◆ Exercise ◆
Wherever the string "Green" appears in the entries below, return the line that holds it.

◆ Data shown ◆
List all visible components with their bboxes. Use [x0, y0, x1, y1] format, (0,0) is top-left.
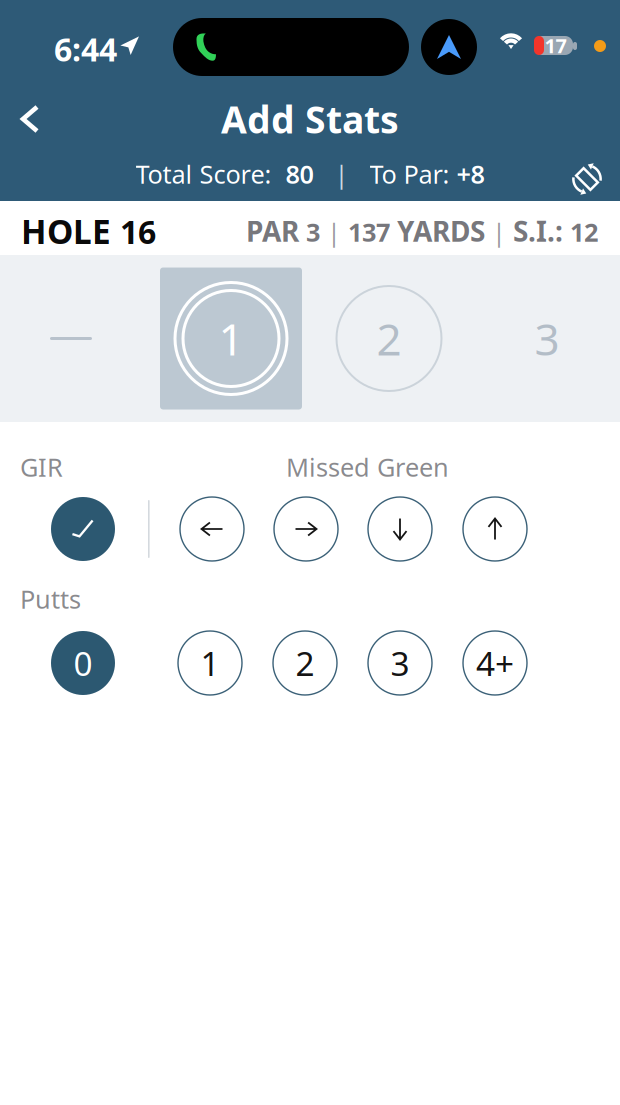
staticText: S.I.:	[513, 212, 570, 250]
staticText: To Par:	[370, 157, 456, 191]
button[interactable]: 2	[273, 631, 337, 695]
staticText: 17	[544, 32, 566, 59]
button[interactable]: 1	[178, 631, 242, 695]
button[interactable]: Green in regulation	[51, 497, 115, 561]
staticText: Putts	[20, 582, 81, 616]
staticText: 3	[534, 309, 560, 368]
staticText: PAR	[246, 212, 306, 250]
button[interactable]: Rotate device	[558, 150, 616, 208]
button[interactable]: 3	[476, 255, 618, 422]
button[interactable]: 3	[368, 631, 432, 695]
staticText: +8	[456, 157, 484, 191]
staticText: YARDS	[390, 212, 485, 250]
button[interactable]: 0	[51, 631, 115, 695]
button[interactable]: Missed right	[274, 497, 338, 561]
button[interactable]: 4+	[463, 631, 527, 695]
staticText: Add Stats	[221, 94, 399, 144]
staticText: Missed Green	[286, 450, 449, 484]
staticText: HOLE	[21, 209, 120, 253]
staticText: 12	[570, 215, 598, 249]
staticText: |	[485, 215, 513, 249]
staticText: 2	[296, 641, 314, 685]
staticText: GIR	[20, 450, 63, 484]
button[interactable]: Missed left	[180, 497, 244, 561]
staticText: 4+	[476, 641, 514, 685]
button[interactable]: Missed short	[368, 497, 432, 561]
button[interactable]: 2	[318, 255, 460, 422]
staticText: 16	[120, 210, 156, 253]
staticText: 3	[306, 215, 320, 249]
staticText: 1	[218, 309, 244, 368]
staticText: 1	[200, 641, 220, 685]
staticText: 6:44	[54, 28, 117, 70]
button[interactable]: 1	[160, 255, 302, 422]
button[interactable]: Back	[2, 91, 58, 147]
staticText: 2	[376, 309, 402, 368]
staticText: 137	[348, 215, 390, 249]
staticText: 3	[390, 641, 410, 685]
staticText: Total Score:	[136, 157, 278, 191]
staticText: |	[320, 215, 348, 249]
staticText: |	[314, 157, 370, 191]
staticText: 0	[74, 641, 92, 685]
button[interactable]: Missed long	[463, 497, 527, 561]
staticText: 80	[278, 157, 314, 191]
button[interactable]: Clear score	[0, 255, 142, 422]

◆ Answer space ◆
button[interactable]: Green in regulation	[51, 497, 115, 561]
staticText: Missed Green	[286, 450, 449, 484]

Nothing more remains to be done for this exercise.